Bio: Shawn Binder is finishing up his senior year at Florida State University, where he is studying editing, writing, and media as well as international affairs. When he isn't writing about his feelings, he is watching Hitchcock films and hanging out with his dog. His debut, Everything Is Embarrassing, is coming out in 2014 with Thought Catalog.
Essay: "I Outed Myself on AIM"
Most people have come out as gay in person to someone else. It’s an intimate moment that many feel better to do face-to-face. But Shawn Binder isn’t one of those people. He came out on AOL Instant Messenger while in high school, sparking his official life as one of the few gay boys in high school. His essay "I Outed Myself on AIM" is a modern-day coming-out story that will have you laughing at one moment and cringing at the next as you read a story that we will probably hear several times in the years to come, as the Internet becomes even more intrinsic to our everyday lives.

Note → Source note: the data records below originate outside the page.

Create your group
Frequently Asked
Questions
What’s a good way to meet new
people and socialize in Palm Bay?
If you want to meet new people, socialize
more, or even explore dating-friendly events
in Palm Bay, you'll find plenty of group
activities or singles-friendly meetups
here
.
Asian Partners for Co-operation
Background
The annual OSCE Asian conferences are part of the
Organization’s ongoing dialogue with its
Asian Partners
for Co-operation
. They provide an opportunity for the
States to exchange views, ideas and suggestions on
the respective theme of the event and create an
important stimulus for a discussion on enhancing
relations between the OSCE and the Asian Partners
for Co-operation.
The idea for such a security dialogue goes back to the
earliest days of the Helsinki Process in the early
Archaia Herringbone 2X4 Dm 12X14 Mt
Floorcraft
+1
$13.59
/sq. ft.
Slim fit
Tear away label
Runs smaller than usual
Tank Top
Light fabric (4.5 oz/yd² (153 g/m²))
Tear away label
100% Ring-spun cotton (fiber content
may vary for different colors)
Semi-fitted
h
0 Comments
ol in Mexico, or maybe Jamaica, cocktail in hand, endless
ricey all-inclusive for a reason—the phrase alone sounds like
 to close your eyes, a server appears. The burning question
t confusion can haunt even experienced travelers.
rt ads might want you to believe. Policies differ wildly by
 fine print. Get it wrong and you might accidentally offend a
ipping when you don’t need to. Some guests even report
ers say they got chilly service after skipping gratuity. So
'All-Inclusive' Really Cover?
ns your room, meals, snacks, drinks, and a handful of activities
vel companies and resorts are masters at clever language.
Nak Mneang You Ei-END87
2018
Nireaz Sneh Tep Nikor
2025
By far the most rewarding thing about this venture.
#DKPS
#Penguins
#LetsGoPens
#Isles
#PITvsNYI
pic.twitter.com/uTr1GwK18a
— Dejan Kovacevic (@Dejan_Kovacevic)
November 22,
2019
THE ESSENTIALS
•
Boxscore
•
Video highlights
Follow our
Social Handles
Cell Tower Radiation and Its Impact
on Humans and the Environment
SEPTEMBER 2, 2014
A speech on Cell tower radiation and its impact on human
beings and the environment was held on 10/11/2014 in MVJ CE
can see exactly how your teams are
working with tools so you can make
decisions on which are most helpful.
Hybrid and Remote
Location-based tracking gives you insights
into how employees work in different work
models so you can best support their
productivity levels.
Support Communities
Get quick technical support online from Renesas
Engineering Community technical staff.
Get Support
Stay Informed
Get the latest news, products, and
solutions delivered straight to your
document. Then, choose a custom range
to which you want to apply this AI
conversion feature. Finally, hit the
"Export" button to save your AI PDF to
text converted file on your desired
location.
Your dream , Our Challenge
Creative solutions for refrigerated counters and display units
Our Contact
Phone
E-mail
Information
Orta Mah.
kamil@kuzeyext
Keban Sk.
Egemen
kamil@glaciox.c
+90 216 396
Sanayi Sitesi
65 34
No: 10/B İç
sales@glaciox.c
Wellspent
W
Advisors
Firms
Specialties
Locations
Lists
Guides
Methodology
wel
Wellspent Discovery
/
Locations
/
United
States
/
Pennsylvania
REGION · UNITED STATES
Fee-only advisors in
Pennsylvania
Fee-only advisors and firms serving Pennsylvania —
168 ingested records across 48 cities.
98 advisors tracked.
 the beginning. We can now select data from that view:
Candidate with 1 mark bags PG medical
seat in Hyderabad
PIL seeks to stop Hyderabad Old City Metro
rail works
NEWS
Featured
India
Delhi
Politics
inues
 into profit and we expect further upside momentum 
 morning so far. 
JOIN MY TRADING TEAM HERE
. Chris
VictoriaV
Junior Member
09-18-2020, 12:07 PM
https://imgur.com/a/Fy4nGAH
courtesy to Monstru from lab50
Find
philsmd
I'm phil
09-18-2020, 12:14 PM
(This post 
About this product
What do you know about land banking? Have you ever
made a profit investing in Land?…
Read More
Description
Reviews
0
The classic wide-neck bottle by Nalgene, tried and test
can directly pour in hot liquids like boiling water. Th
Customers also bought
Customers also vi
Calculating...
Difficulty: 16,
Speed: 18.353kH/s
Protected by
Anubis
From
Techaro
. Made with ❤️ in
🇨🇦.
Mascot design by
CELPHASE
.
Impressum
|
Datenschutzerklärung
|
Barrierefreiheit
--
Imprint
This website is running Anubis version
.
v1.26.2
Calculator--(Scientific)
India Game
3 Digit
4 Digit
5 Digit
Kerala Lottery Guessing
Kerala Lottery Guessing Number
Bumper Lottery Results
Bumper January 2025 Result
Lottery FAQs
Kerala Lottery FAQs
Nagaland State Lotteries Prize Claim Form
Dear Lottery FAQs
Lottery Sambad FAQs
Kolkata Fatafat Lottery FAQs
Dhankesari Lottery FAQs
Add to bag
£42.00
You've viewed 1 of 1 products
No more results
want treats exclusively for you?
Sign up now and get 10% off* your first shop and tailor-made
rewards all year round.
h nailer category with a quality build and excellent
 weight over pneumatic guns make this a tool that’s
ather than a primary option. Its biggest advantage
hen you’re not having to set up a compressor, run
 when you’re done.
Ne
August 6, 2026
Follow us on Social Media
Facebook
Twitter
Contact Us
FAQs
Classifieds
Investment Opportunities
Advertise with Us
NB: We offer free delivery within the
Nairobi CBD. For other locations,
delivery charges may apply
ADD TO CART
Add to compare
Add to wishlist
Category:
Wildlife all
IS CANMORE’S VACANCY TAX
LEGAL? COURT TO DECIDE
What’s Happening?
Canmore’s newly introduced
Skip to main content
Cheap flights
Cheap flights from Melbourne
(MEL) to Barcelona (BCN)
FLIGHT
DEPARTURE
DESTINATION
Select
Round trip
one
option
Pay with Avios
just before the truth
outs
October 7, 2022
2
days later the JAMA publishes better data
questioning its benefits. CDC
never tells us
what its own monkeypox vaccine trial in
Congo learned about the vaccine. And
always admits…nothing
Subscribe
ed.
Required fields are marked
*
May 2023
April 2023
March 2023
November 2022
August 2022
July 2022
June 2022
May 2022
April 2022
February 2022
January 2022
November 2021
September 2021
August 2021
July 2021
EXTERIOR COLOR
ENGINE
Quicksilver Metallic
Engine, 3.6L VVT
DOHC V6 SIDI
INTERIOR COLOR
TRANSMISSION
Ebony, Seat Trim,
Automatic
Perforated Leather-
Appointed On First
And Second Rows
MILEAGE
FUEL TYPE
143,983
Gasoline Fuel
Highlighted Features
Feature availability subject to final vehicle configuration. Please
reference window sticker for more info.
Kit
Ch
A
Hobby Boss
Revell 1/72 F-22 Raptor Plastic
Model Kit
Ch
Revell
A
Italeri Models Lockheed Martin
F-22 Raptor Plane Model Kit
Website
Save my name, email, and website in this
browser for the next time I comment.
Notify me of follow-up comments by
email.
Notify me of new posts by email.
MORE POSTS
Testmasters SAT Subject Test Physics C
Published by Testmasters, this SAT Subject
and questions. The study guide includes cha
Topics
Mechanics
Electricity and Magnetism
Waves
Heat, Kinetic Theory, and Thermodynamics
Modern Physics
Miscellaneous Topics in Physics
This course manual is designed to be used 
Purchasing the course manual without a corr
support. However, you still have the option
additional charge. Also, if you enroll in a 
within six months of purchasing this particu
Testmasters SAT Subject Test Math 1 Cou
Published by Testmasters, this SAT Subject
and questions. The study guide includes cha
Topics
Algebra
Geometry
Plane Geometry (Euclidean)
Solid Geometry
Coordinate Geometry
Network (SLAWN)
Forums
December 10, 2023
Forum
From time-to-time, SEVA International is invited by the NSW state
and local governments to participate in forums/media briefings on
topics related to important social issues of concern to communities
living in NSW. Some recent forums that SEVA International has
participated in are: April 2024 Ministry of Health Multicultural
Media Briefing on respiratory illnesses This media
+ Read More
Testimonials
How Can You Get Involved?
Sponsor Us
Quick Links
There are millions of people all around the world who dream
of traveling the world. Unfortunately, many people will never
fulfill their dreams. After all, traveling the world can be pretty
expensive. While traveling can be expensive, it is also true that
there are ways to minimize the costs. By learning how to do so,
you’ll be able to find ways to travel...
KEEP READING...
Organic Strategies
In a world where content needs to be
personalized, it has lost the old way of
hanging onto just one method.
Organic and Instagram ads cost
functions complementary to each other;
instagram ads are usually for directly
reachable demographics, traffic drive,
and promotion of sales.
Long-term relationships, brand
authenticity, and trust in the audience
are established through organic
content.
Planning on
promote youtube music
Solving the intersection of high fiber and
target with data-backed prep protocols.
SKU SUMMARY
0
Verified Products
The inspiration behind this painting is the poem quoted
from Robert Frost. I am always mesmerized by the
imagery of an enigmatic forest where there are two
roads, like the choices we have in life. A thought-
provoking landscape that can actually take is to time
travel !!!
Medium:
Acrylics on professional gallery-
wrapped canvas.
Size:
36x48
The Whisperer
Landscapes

Bio: Justin Huang is a 26-year-old film producer born and raised in California. In his spare time, he enjoys semi-rigorous exercise, grilling outdoors, drinking IPA, and talking to his mother. He currently resides in Los Angeles with a puppy named Frank.
Essay: "Studs Abroad"
In the closing essay of Boys, Justin Huang takes us to the morning he wakes up on a park bench with all of his belongings gone and only 10 euros in his pocket, trying to piece together what was supposed to be his last night in Amsterdam. Through his essay, readers will see how resourceful a boy can be with a small amount of cash and good looks while taking a chance in a gay bar.